Malta’s budget deficit will not increase to cover the planned energy price reductions, Prime Minister Joseph Muscat said this morning.

Addressing a Q &A session at the Chamber of Commerce, Dr Muscat said the energy plan would be self-financing and was totally on track to reduce energy prices for businesses by March. He also reiterated that no taxes would be increased for the purpose.

The plan, he said, was aimed at putting business leaders’ mind at rest that prices would not fluctuate in the energy sector.

“In less than six months we will reduce one of the main overheads for businesses while maintaining our commitment to the Maastricht criteria... We are not blaming the EU for a tighter grip. We are finding solutions,” he said.

Alluding to the upcoming budget, Dr Muscat said there would be a lot of emphasis on encouraging more public private partnerships.

The government was finalising an unprecedented list of projects that would invite the private sector to invest in PPPs.

“There has already been success in this field in roundabouts but we cannot stop at flowers. We are going for a culture change that will bolster this sector.”

Dr Muscat said he wanted to introduce a system of social welfare that helped those who needed to get on their feet but clamped down on “thieves who are abusing the welfare system”. He said he had a strong sense of resolve and belief that the country would gain savings from clamping down on those who were abusing welfare.

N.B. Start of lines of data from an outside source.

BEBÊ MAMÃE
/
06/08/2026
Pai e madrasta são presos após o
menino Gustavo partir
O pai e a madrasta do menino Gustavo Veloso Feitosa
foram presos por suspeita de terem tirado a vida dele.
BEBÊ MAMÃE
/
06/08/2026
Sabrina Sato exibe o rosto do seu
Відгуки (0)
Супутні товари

Dr Muscat also spoke on traffic and said that if it was true that, as someone once said, this was just a perception, he must be getting stuck in a lot of perceptions.

Infrastructural projects such as those underway on the Coast Road and the Addolorata junction would help ease traffic flow.

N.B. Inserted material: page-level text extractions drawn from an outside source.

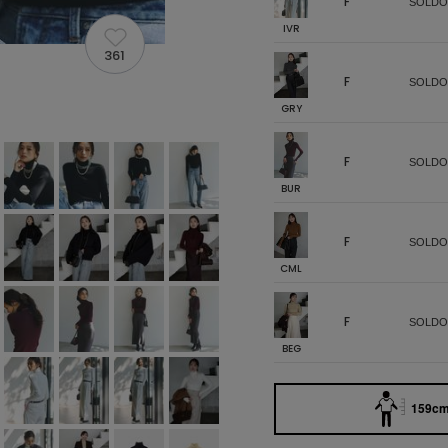
F
SOLDO
IVR
361
F
SOLDO
GRY
F
SOLDO
BUR
F
SOLDO
CML
F
SOLDO
BEG
159cm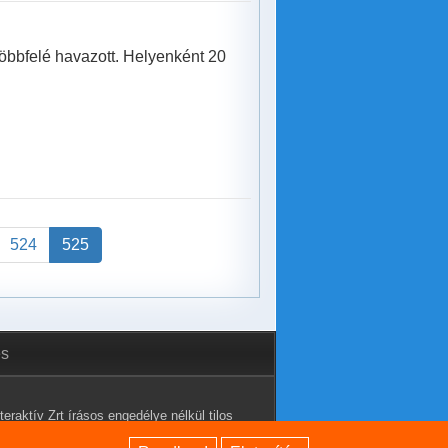
öbbfelé havazott. Helyenként 20
524
525
és
eraktív Zrt írásos engedélye nélkül tilos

Some, he said, might argue that increased development was adding to the country’s traffic problems and many called for traffic impact assessment to be done on new projects.

Dr Muscat said that what he wanted was solutions and not to be told that there was a problem.

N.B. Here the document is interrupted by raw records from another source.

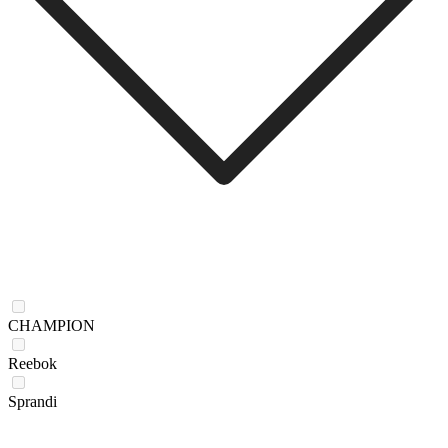
CHAMPION
Reebok
Sprandi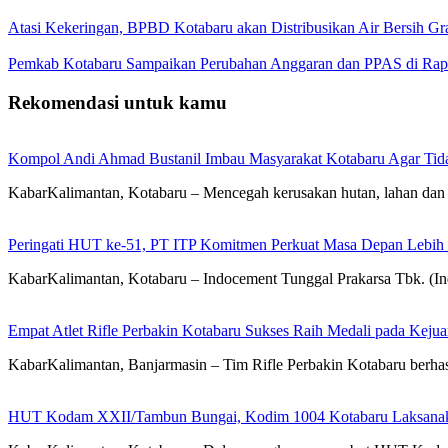
Atasi Kekeringan, BPBD Kotabaru akan Distribusikan Air Bersih Gr
Pemkab Kotabaru Sampaikan Perubahan Anggaran dan PPAS di Rap
Rekomendasi untuk kamu
Kompol Andi Ahmad Bustanil Imbau Masyarakat Kotabaru Agar Ti
KabarKalimantan, Kotabaru – Mencegah kerusakan hutan, lahan dan 
Peringati HUT ke-51, PT ITP Komitmen Perkuat Masa Depan Lebih
KabarKalimantan, Kotabaru – Indocement Tunggal Prakarsa Tbk. (
Empat Atlet Rifle Perbakin Kotabaru Sukses Raih Medali pada Kej
KabarKalimantan, Banjarmasin – Tim Rifle Perbakin Kotabaru berha
HUT Kodam XXII/Tambun Bungai, Kodim 1004 Kotabaru Laksanaka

 “I can give you the traffic assessment for a new project. It is going to create traffic. God forbid we are signing on a project that is not going to attract people. We need to find ways to solve the traffic flow problem. I believe that a number of national road infrastructural projects we have embarked upon will help resolve much of the traffic problems,” he said.

Dr Muscat also said that the government was looking at other ways to ease traffic. These included the introduction of parking hubs and increased emphases on modes of transports that were still underutilised.

On pensions, the Prime Minister said that the economy and the workforce, could not afford a voluntary pensions system. He said he wanted to persuade people to enter pension plans that suited them.